Das Dach ist mitt­ler­wei­le gut, das Haus bezugs­fer­tig, was aus­zu­bes­sern war, habe ich aus­ge­bes­sert. Die Reno­vie­rung kommt vor­an, wenn auch lang­sam, und zwi­schen­drin ver­su­che ich mich als Gärt­ner, lese mich schlau, pflan­ze an, gie­ße, ver­tei­le Dün­ger, hof­fe und war­te. Eini­ges gedeiht, man­ches nicht, und ich bin stolz, weil das für einen ers­ten Ver­such gar nicht so schlecht ist. Du hast von uns bei­den den grü­ne­ren Dau­men, du wirst mich aus­la­chen, wenn du kommst.

Zwei Mona­te spä­ter bekommst du ein Ange­bot für eine Stel­le an der Uni, ein Ein­jah­res­ver­trag, und du sagst, so lan­ge sol­le ich mich noch gedul­den, danach aber kämst du. Mir macht es nichts aus, die Reno­vie­rung braucht noch etwas Zeit, und ich sage, ich freue mich dar­auf, wenn du kommst, du wirst ein wun­der­schö­nes Haus vorfinden.

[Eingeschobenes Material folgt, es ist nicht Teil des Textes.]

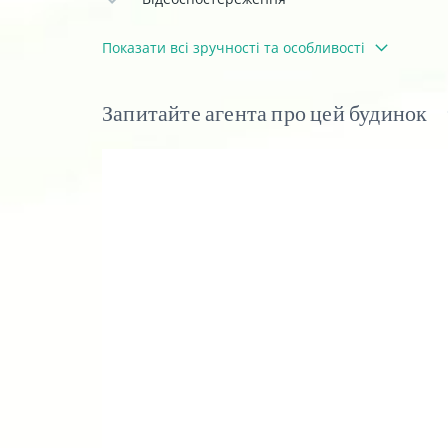
Показати всі зручності та особливості
Запитайте агента про цей будинок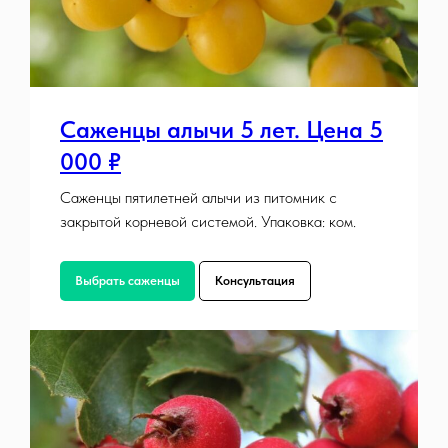
Саженцы алычи 5 лет. Цена 5
000 ₽
Саженцы пятилетней алычи из питомник с
закрытой корневой системой. Упаковка: ком.
Выбрать саженцы
Консультация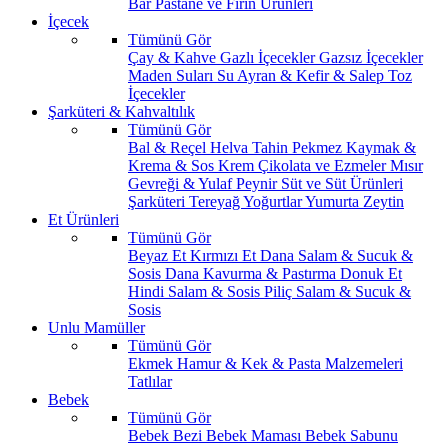
Bar
Pastane ve Fırın Ürünleri
İçecek
Tümünü Gör
Çay & Kahve
Gazlı İçecekler
Gazsız İçecekler
Maden Suları
Su
Ayran & Kefir & Salep
Toz
İçecekler
Şarküteri & Kahvaltılık
Tümünü Gör
Bal & Reçel
Helva Tahin Pekmez
Kaymak &
Krema & Sos
Krem Çikolata ve Ezmeler
Mısır
Gevreği & Yulaf
Peynir
Süt ve Süt Ürünleri
Şarküteri
Tereyağ
Yoğurtlar
Yumurta
Zeytin
Et Ürünleri
Tümünü Gör
Beyaz Et
Kırmızı Et
Dana Salam & Sucuk &
Sosis
Dana Kavurma & Pastırma
Donuk Et
Hindi Salam & Sosis
Piliç Salam & Sucuk &
Sosis
Unlu Mamüller
Tümünü Gör
Ekmek
Hamur & Kek & Pasta Malzemeleri
Tatlılar
Bebek
Tümünü Gör
Bebek Bezi
Bebek Maması
Bebek Sabunu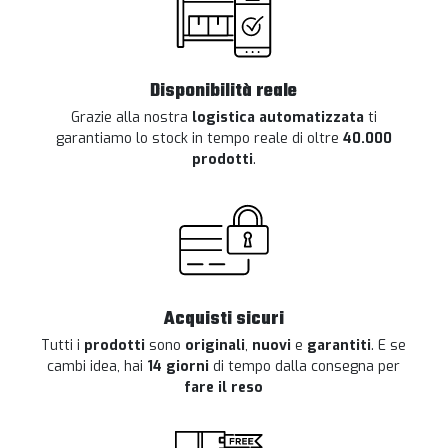
Disponibilità reale
Grazie alla nostra
logistica automatizzata
ti
garantiamo lo stock in tempo reale di oltre
40.000
prodotti
.
Acquisti sicuri
Tutti i
prodotti
sono
originali
,
nuovi
e
garantiti
. E se
cambi idea, hai
14 giorni
di tempo dalla consegna per
fare il reso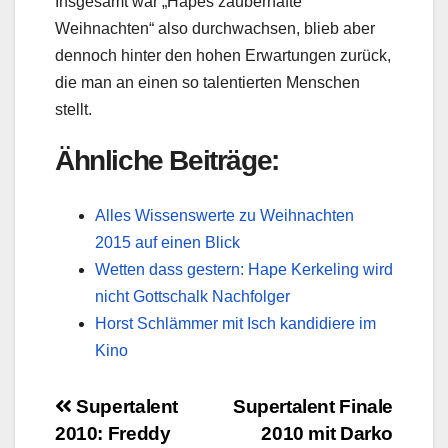
Insgesamt war „Hapes zauberhafte
Weihnachten“ also durchwachsen, blieb aber
dennoch hinter den hohen Erwartungen zurück,
die man an einen so talentierten Menschen
stellt.
Ähnliche Beiträge:
Alles Wissenswerte zu Weihnachten
2015 auf einen Blick
Wetten dass gestern: Hape Kerkeling wird
nicht Gottschalk Nachfolger
Horst Schlämmer mit Isch kandidiere im
Kino
Beitragsnavigation
Supertalent
Supertalent Finale
2010: Freddy
2010 mit Darko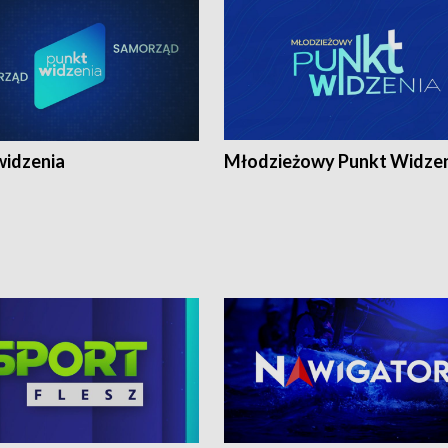
widzenia
Młodzieżowy Punkt Widze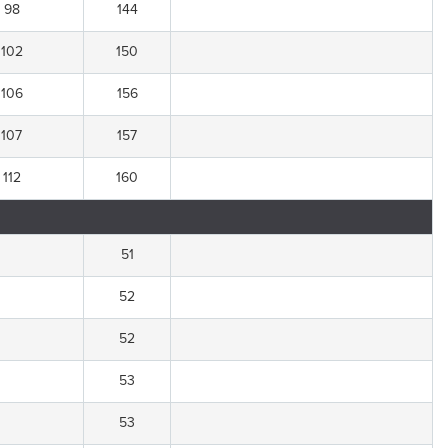
98
144
102
150
106
156
107
157
112
160
51
52
52
53
53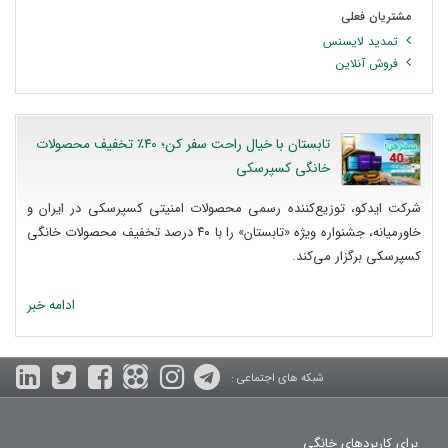
مشتریان فعلی
تمدید لایسنس
فروش آنلاین
تابستان با خیال راحت سفر کن؛ ۴۰٪ تخفیف محصولات
خانگی کسپرسکی
شرکت ایدکو، توزیع‌کننده رسمی محصولات امنیتی کسپرسکی در ایران و
خاورمیانه، جشنواره ویژه «تابستان» را با ۴۰ درصد تخفیف محصولات خانگی
کسپرسکی برگزار می‌کند.
ادامه خبر
شبکه های اجتماعی :
برای کاربردهای خانگی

Drau­ßen wird es lang­sam grün und ich fil­me auch das, schi­cke es dir, will dir zei­gen, dass selbst unter mei­ner Regie pflanz­li­ches Leben mög­lich ist. Du lachst so herz­lich über mei­ne ange­streng­ten Gärt­ner­ver­su­che, dass alle Kilo­me­ter zwi­schen uns ver­ges­sen sind. Kurz bevor du auf­legst, seufzt du, denn du wärst so ger­ne hier, und ich spie­le es her­un­ter, es ist doch nicht mal mehr ein Jahr.

Vier Mona­te ver­ge­hen, in denen wir mai­len, chat­ten, tele­fo­nie­ren, ich schi­cke dir wei­ter­hin Bil­der und Vide­os, hege Vor­freu­de, und dann schreibst du mir, du bist jetzt an einem For­schungs­pro­jekt betei­ligt, das du super inter­es­sant fin­dest, und man erwägt, dich fest ein­zu­stel­len, und wie groß­ar­tig das ist und ob ich mich freue.

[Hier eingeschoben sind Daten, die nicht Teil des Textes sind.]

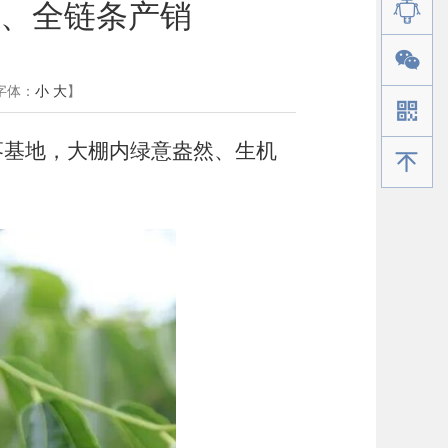
、全链条产销
字体：
小
大
】
枣基地，大棚内绿意盎然、生机
手机版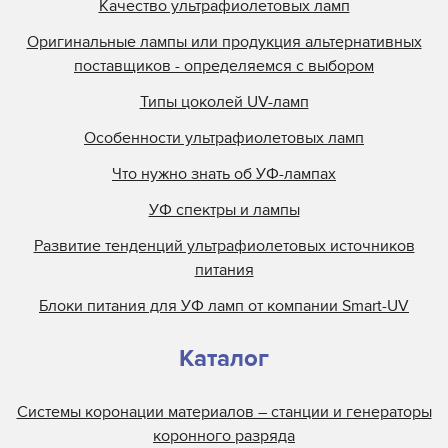
Качество ультрафиолетовых ламп
Оригинальные лампы или продукция альтернативных
поставщиков - определяемся с выбором
Типы цоколей UV-ламп
Особенности ультрафиолетовых ламп
Что нужно знать об УФ-лампах
УФ спектры и лампы
Развитие тенденций ультрафиолетовых источников
питания
Блоки питания для УФ ламп от компании Smart-UV
Каталог
Системы коронации материалов – станции и генераторы
коронного разряда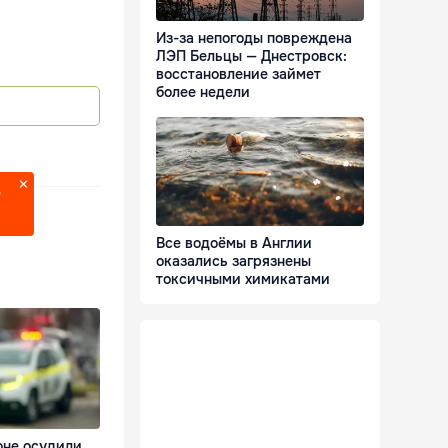
Из-за непогоды повреждена
ЛЭП Бельцы — Днестровск:
восстановление займет
более недели
?
Все водоёмы в Англии
оказались загрязнены
токсичными химикатами
оне осудили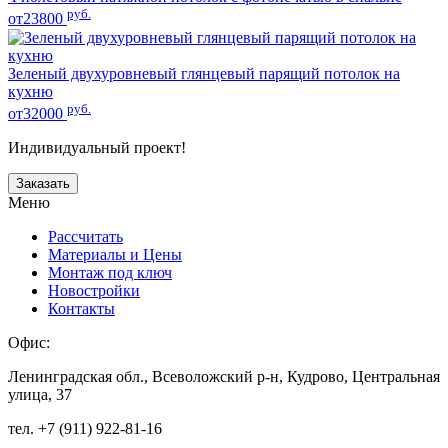
руб.
от23800
Зеленый двухуровневый глянцевый парящий потолок на
кухню
руб.
от32000
Индивидуальный проект!
Заказать
Меню
Рассчитать
Материалы и Цены
Монтаж под ключ
Новостройки
Контакты
Офис:
Ленинградская обл., Всеволожский р-н, Кудрово, Центральная
улица, 37
тел. +7 (911) 922-81-16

Drei Tage spä­ter ant­wor­te ich dir, schi­cke dir einen Link auf ein klei­nes regio­na­les Nach­rich­ten­por­tal, schrei­be sonst nichts. Du rufst mich an, obwohl du nicht viel Zeit hast, wie du mir erklärst, du machst gera­de Pau­se, gleich musst du zurück. Du bist ver­wirrt, sagst du, und ob das ein Scherz sei, aber es ist alles echt, ver­si­che­re ich dir, das Feu­er und der Total­scha­den. Uto­pia ist abgebrannt.